## Brief
Where the records below reach the line containing "What do you see at coordinates (547, 321)", start transcribing, and end with the line containing "In order to click on The", exactly and with nothing else added.

── Task data

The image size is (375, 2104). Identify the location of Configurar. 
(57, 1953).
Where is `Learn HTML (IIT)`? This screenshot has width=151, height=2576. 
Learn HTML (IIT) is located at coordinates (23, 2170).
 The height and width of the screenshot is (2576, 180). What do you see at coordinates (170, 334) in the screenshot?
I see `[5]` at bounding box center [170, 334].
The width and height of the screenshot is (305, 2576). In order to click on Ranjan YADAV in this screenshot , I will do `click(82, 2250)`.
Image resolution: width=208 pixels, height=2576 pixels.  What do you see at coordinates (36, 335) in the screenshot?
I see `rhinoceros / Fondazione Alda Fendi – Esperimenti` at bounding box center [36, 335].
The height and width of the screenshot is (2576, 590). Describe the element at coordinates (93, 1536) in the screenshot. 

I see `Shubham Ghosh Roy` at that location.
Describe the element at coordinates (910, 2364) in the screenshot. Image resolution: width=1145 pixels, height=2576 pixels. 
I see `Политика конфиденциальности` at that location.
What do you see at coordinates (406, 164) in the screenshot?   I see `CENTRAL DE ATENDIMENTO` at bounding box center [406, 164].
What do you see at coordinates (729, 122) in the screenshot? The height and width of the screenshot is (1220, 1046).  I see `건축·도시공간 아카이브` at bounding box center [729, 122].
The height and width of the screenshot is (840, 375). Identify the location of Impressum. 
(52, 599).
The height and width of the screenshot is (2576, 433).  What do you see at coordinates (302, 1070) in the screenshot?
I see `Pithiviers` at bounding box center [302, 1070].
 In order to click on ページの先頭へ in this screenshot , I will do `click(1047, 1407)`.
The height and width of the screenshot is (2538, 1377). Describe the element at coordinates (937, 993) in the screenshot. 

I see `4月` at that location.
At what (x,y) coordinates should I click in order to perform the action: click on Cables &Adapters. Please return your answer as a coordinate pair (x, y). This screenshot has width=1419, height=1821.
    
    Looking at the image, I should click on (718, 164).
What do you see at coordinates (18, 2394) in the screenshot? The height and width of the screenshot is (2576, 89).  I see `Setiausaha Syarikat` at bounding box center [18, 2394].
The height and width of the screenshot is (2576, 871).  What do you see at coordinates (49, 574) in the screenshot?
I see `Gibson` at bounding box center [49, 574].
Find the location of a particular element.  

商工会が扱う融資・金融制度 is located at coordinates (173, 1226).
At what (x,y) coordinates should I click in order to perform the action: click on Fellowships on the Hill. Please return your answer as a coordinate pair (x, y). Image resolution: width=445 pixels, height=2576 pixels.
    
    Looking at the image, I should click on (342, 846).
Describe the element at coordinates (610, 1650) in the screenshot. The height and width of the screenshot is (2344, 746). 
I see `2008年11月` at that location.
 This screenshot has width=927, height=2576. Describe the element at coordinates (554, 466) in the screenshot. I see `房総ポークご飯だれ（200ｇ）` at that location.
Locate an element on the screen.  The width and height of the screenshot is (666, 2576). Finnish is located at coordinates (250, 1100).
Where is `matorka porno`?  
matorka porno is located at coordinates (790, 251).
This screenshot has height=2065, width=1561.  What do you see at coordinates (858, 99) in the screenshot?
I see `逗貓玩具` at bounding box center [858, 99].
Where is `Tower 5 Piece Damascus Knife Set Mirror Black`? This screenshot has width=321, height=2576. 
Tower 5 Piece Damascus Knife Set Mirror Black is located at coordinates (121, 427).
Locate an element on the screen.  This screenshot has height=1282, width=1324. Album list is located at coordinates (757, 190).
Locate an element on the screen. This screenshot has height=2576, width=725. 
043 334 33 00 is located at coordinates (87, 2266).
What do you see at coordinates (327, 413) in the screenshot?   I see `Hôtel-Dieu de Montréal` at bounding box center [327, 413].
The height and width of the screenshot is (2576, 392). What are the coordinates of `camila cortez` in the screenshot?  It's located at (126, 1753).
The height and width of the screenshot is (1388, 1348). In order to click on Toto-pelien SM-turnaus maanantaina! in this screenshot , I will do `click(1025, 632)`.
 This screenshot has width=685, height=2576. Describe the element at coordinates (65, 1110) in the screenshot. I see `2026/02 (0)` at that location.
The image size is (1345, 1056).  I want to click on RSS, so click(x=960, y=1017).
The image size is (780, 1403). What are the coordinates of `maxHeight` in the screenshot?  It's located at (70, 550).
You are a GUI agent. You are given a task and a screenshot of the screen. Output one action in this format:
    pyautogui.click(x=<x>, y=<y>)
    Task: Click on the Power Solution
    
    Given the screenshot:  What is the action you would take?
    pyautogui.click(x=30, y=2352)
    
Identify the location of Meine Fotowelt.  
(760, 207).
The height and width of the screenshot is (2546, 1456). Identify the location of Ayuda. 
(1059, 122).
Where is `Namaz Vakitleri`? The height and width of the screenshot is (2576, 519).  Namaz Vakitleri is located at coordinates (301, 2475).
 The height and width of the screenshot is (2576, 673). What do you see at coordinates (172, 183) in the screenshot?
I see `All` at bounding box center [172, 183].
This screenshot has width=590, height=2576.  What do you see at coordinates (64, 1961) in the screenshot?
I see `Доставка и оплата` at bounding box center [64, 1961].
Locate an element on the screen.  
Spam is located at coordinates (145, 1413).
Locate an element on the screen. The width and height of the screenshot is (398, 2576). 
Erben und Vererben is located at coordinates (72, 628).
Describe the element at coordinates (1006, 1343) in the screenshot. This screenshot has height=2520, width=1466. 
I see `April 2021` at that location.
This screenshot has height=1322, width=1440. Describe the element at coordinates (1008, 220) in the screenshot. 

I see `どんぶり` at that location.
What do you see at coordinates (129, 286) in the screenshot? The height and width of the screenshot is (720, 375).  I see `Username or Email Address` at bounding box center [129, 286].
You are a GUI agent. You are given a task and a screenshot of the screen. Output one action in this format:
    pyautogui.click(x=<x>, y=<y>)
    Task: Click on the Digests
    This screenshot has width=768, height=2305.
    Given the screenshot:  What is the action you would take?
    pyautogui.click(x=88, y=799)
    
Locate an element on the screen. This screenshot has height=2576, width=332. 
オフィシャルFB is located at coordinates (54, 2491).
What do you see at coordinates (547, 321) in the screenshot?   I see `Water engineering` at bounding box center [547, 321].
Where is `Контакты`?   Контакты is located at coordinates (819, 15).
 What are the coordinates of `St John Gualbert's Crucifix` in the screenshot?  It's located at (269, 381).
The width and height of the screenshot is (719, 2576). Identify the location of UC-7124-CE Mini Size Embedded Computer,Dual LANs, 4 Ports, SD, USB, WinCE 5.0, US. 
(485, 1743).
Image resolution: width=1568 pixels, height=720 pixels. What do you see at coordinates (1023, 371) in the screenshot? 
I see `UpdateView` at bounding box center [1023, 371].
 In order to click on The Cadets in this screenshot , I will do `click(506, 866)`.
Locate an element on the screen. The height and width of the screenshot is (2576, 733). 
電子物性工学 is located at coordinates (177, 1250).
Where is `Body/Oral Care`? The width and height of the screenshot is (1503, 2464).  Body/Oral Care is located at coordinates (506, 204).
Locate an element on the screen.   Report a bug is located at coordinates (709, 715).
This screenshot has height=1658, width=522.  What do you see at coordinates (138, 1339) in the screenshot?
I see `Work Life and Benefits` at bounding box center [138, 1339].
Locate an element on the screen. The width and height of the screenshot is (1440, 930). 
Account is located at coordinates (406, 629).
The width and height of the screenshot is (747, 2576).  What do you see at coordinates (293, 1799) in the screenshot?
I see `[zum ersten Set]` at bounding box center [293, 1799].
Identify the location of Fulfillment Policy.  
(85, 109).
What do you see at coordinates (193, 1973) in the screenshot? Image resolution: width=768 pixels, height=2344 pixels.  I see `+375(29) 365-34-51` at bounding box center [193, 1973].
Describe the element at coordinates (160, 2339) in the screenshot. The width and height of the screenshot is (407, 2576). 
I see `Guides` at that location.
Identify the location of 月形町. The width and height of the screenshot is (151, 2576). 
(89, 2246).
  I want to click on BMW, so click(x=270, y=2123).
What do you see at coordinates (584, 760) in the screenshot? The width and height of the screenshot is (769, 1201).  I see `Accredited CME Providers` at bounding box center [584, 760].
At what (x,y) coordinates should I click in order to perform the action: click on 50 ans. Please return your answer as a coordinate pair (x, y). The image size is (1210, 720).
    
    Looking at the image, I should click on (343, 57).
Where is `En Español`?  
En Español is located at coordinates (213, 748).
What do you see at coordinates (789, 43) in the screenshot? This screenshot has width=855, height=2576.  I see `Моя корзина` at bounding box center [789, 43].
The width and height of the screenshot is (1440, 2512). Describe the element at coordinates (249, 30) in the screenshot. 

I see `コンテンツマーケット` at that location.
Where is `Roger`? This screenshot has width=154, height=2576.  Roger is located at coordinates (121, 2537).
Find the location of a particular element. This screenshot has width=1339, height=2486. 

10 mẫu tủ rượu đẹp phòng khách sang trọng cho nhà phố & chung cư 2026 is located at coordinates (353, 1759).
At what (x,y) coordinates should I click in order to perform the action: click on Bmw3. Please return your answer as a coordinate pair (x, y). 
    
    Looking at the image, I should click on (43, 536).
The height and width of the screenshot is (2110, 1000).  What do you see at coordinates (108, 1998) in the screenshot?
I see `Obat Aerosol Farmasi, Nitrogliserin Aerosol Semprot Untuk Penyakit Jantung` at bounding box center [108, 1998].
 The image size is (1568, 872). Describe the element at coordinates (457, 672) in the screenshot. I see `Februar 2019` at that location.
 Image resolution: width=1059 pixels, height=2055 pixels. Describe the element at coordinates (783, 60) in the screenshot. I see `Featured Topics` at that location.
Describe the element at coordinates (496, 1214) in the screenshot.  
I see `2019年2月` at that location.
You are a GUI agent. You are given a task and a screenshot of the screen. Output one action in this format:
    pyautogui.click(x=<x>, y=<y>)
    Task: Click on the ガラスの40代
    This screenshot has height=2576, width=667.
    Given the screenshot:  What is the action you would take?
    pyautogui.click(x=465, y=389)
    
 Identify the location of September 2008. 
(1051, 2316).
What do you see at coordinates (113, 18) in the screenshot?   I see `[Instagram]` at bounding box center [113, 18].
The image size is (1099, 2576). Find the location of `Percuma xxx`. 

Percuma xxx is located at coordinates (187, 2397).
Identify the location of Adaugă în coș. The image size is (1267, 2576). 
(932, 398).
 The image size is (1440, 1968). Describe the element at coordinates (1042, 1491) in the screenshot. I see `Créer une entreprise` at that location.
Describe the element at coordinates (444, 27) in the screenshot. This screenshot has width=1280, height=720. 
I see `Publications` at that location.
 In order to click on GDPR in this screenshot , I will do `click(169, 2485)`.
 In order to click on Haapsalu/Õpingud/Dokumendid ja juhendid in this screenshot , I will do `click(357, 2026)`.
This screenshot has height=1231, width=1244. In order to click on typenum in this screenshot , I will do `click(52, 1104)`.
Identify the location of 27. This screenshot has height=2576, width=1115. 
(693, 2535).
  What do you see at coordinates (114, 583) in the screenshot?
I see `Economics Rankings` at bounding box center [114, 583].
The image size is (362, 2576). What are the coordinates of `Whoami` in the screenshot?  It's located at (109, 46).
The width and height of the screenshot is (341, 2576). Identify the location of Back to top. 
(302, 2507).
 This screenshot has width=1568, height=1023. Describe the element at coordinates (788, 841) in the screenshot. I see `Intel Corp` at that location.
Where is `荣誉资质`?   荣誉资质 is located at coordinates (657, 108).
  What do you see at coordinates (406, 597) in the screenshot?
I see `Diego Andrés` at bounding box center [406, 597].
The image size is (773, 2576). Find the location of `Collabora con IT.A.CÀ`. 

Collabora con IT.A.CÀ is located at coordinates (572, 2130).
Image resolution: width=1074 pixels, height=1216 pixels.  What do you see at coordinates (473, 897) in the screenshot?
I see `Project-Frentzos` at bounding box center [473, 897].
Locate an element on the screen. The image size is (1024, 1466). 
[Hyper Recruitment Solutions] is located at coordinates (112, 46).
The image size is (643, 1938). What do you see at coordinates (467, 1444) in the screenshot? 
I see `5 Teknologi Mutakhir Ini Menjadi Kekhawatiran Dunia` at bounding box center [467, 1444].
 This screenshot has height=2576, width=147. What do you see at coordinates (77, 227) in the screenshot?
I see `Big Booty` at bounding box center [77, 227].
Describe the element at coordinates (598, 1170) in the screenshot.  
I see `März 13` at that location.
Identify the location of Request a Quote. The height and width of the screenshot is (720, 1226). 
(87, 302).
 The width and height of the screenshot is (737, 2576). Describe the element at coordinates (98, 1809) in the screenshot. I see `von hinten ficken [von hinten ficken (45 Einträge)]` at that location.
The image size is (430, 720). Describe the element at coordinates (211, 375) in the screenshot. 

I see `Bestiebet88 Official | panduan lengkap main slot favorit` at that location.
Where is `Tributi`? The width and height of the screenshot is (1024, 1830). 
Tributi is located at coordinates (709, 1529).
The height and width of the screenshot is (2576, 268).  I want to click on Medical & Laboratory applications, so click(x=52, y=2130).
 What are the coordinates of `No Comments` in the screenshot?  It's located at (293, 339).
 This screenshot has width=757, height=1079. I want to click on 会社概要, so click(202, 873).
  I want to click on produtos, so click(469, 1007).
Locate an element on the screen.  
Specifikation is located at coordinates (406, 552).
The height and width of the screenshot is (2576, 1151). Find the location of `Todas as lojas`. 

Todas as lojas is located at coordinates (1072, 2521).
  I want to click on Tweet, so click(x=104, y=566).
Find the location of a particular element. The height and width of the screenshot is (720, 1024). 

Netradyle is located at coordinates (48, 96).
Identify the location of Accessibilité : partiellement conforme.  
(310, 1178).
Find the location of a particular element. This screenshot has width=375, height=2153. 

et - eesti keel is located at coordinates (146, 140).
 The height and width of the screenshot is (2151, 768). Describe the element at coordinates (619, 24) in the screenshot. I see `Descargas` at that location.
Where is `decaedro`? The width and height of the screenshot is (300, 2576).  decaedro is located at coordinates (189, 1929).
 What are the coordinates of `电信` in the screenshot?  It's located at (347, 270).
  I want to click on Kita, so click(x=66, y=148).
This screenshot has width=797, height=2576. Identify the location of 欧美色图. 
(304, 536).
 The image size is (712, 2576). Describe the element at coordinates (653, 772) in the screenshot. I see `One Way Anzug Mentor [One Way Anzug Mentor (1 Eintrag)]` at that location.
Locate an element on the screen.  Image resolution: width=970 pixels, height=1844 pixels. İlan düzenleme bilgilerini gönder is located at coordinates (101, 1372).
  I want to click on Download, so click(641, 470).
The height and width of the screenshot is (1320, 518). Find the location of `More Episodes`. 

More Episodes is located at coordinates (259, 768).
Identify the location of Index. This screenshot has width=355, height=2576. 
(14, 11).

────

## The answer
What do you see at coordinates (547, 321) in the screenshot?   I see `Water engineering` at bounding box center [547, 321].
Where is `Контакты`?   Контакты is located at coordinates (819, 15).
 What are the coordinates of `St John Gualbert's Crucifix` in the screenshot?  It's located at (269, 381).
The width and height of the screenshot is (719, 2576). Identify the location of UC-7124-CE Mini Size Embedded Computer,Dual LANs, 4 Ports, SD, USB, WinCE 5.0, US. 
(485, 1743).
Image resolution: width=1568 pixels, height=720 pixels. What do you see at coordinates (1023, 371) in the screenshot? 
I see `UpdateView` at bounding box center [1023, 371].
 In order to click on The Cadets in this screenshot , I will do `click(506, 866)`.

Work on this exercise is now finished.